Y_pred = grid.predict(X_valid)

test_mse = np.mean((Y_valid - Y_pred)**2)
print(f"Test MSE: {test_mse}")

Selected number of principal components (M): 16
Test MSE: 1182113.6667499894


Both PCR (Principal Components Regression) and PLS (Partial Least Squares) selected 16 components and produced virtually identical test MSEs (\~1,182,114), indicating no meaningful performance difference between the two methods in this case. This outcome suggests that the dominant variance in the predictor space (captured by PCA) aligns closely with the directions most relevant for predicting the response, which is also what PLS attempts to optimize. As a result, both models arrived at similar solutions despite their conceptual differences—PCR focuses purely on explaining predictor variance, while PLS incorporates the response during component extraction.
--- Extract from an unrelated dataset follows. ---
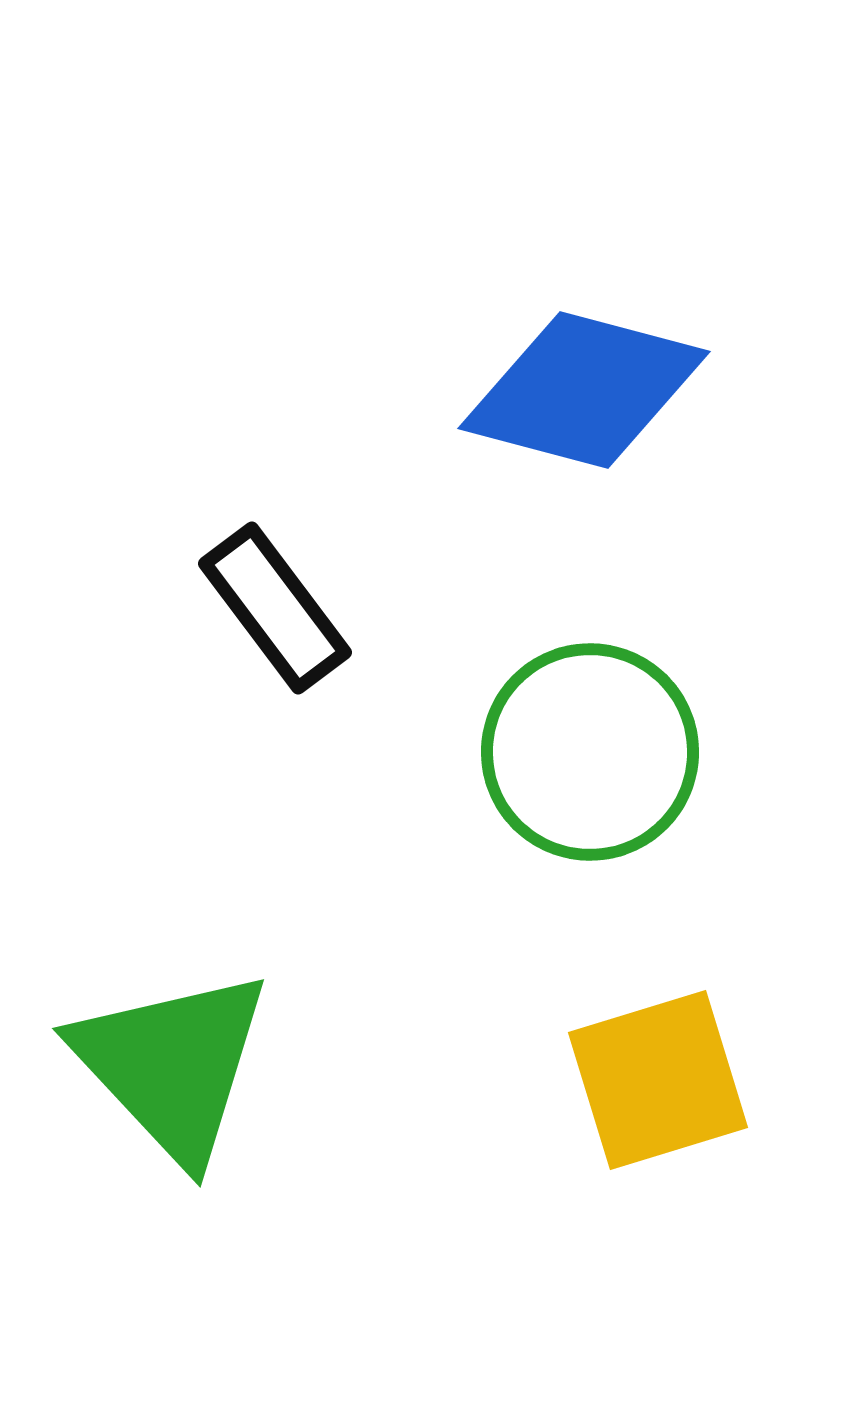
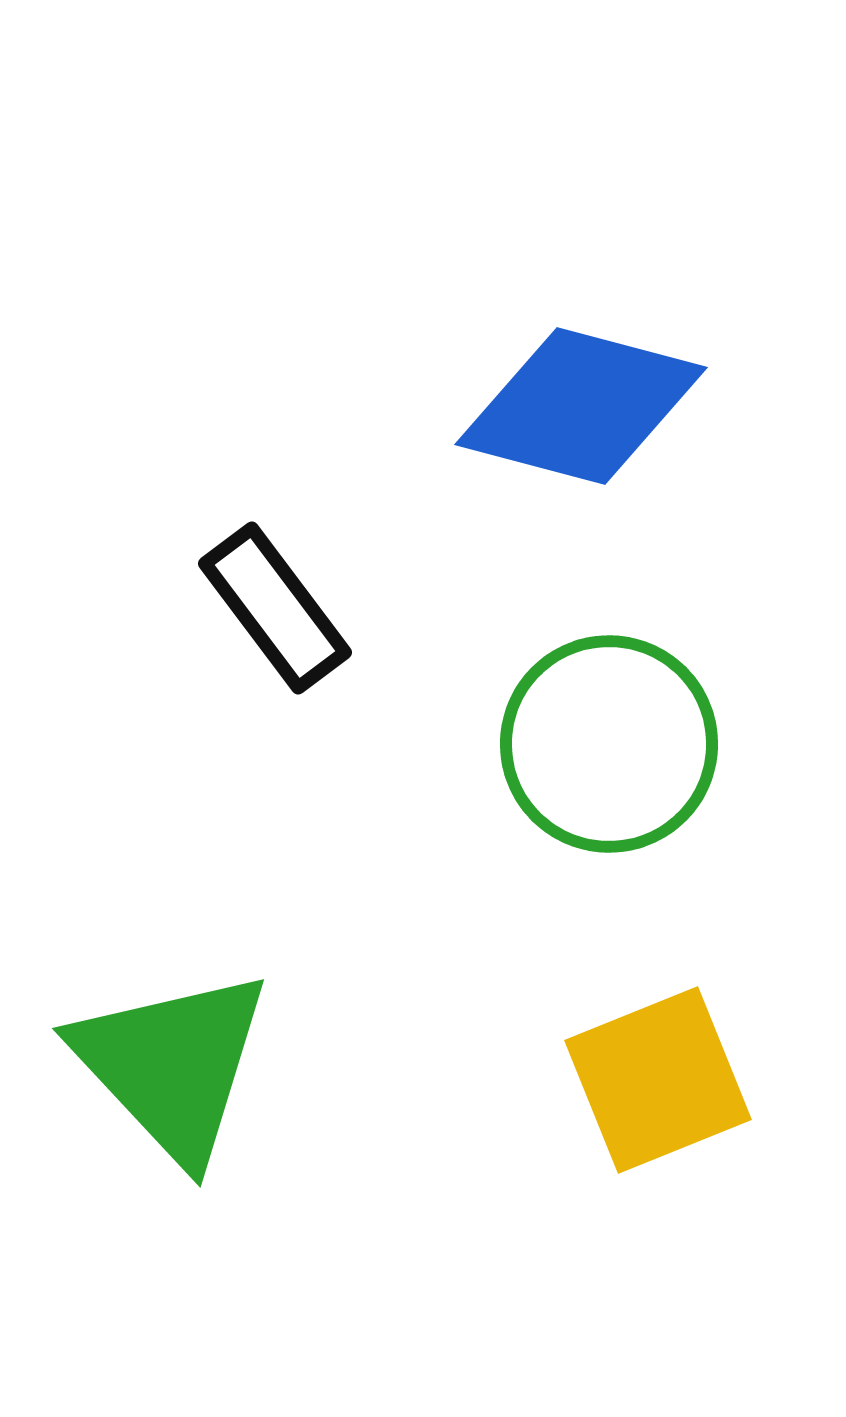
blue diamond: moved 3 px left, 16 px down
green circle: moved 19 px right, 8 px up
yellow square: rotated 5 degrees counterclockwise
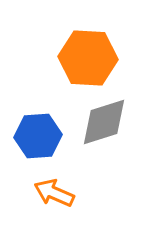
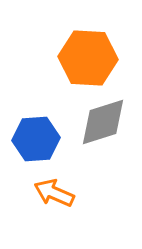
gray diamond: moved 1 px left
blue hexagon: moved 2 px left, 3 px down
Overall, the modeling results on this dataset suggest that regularization and dimension reduction techniques offer only marginal improvements over standard linear regression. The test MSEs from ridge regression, lasso, PCR, and PLS are all very close to one another, with ridge slightly outperforming the others. This indicates that the predictors are likely moderately multicollinear, but not in a way that severely impacts the performance of ordinary least squares. The fact that lasso did not shrink any coefficients to zero, and both PCR and PLS selected the maximum number of components, further supports the idea that no strong subset of predictors dominates the relationship with the response. Thus, while regularization and dimension reduction offer robustness, the underlying signal in the data is relatively diffuse across predictors, and no method provides a clear advantage.